TASK OBJECTIVE:
Lines holding the string "aplicaciones" in the listing below are to be copied.
#####
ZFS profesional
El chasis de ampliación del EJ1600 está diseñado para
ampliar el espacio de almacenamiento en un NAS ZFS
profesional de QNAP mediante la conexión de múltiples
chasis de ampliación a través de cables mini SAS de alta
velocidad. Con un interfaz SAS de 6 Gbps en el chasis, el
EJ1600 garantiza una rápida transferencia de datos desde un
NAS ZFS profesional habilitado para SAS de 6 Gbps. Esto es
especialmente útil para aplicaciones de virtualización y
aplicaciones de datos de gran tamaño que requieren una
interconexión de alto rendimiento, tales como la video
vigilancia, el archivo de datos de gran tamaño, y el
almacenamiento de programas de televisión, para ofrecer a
#####
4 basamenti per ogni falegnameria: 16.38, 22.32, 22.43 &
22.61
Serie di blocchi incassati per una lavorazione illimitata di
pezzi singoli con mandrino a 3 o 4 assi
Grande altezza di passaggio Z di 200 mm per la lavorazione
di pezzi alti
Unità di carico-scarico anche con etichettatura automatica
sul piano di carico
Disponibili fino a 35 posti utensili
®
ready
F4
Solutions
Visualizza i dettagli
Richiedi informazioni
#####
WRITTEN SOLUTION:
especialmente útil para aplicaciones de virtualización y
aplicaciones de datos de gran tamaño que requieren una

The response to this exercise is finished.